**EXERCISE INSTRUCTIONS:** Only text is carried over. Reproduce the entries below exactly.

Page images and extracted text:

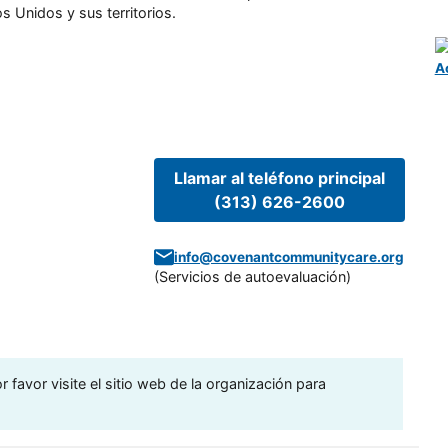
s Unidos y sus territorios.
A
Llamar al teléfono principal
(313) 626-2600
info@covenantcommunitycare.org
(
Servicios de autoevaluación
)
 favor visite el sitio web de la organización para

**FINISHED TASK:**
s Unidos y sus territorios.
A
Llamar al teléfono principal
(313) 626-2600
info@covenantcommunitycare.org
(
Servicios de autoevaluación
)
 favor visite el sitio web de la organización para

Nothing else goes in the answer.